Dalam sebuah literasi yang saya baca, Â seorang Divisi Hukum ICW (Indonesia Corruption Watch) yakni, Lalola Easten mengatakan "ada potongan 40% hingga 50% dikenakan atas total bantuan yang diterima ponpes oleh makelar ini".
Temuan ini berdasar penelitian atau pemantauan ICW, dalam pantauan tersebut ada pihak pihak yang memanipulasi kepercayaan pihak pesantren, berkedok sebagai pembantu atau pelancar admininistrasi agar bantuan cepat dicairkan.
Dengan hanya membuat proposal pengajuan bantuan, oknum tersebut sudah mendapatkan 40-50% dari dana BOP Ponpes.
Dana bantuan pesantren sekitar 25jt-50jt, apabila dihitung menggunakan kalkulator, dan dana bantuan yang cair 40 juta, oknum memotong 40% dari dana tersebut maka sekitar 16 juta yang didapat oleh oknum tersebut, sisanya 24 juta diberikan ke pesantren.
Lantas bagaimana cara oknum tersebut melabui Lembaga pesantren?
Kerap kali yang menjadi incaran dari oknum tersebut adalah pesantren pesantren yang ada dipelosok, yang minim akan pengetahuan tentang prosedur pengajuan  bantuan pesantren tersebut.

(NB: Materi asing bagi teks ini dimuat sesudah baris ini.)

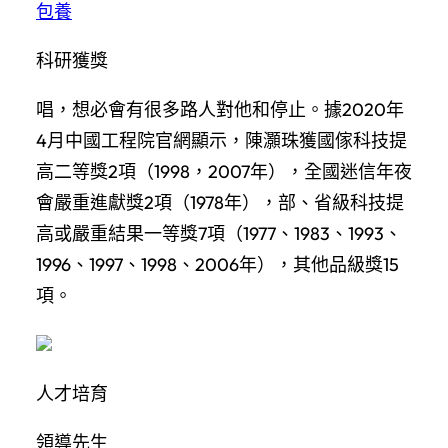
包養
科研獲獎
唱，想必會有很多路人對他和停止。據2020年
4月中國工程院官網顯示，陳灝珠獲國傢科技提
高二等獎2項（1998，2007年），全國迷信年夜
會嚴重進獻獎2項（1978年），部、省級科技提
高或嚴重結果一等獎7項（1977、1983、1993、
1996、1997、1998、2006年），其他品級獎15
項。
人才培育
領導先生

Ini terjadi karena kurangnya sosialisasi dari pemerintah mengenai berlakunya atau terbentuknya UU N0. 18/2019 tentang pesantren ini, dan juga tidak ada bimbingan secara mendalam mengenai fasilitas-fasilitas yang sudah disediakan oleh pemerintah untuk pesantren
Mengenai pendirian Lembaga pesantren terdapat dalalm Bagian ke-2 pasal 6 menyebutkan, "pendirian pesantren harus didaftarkan pesantren harus memiliki izin dari Menteri." Seperti peraturan yang telah ditetapkan oleh KEMENAG Nomer 13 tahun 2018, "badan, institusi, dan organisasi wajib mendaftar sebagai badan hukum untuk dapat menerima dana pemerintah. Tidak terkecuali pesantren, pesantren yang mengajarkan kurikulum nasional sudah terdaftar."
Namun secara umum masih banyak pesantren yang tidak mendaftarkan dirinya dalam pemerintah, dan jika tidak ada data dalam pemerintah maka pesantren tersebut "illegal". Sangat dikhawatirkan bahwa ada dampak besar akibat dari hal tersebut, padahal pesantren ini sebelumnya berdiri sendiri tanpa campur tangan pemerintah.